▸ **Problem to work on**
Across all the records, filter for lines with the word "Jésus" and copy them.

▸ **Recorded data**
┌──

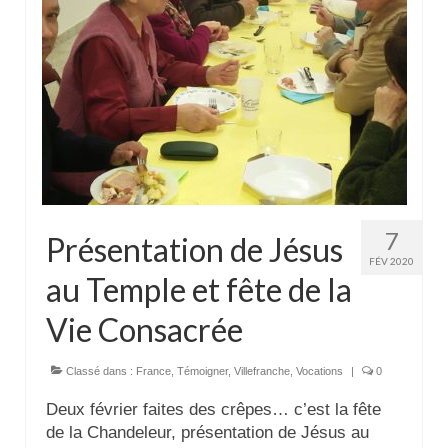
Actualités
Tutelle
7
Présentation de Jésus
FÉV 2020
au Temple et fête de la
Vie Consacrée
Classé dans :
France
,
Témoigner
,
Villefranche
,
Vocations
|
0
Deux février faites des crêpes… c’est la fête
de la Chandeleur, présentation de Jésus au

└──
┌──

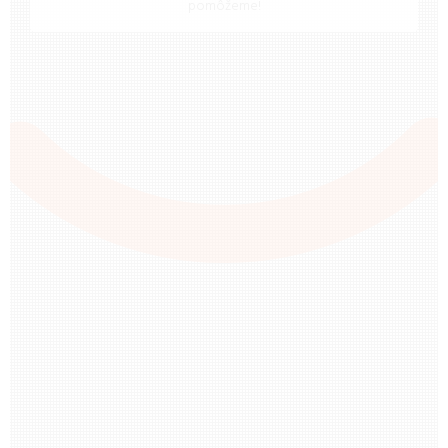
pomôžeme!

└──

▸ **Exercise output**
Présentation de Jésus
de la Chandeleur, présentation de Jésus au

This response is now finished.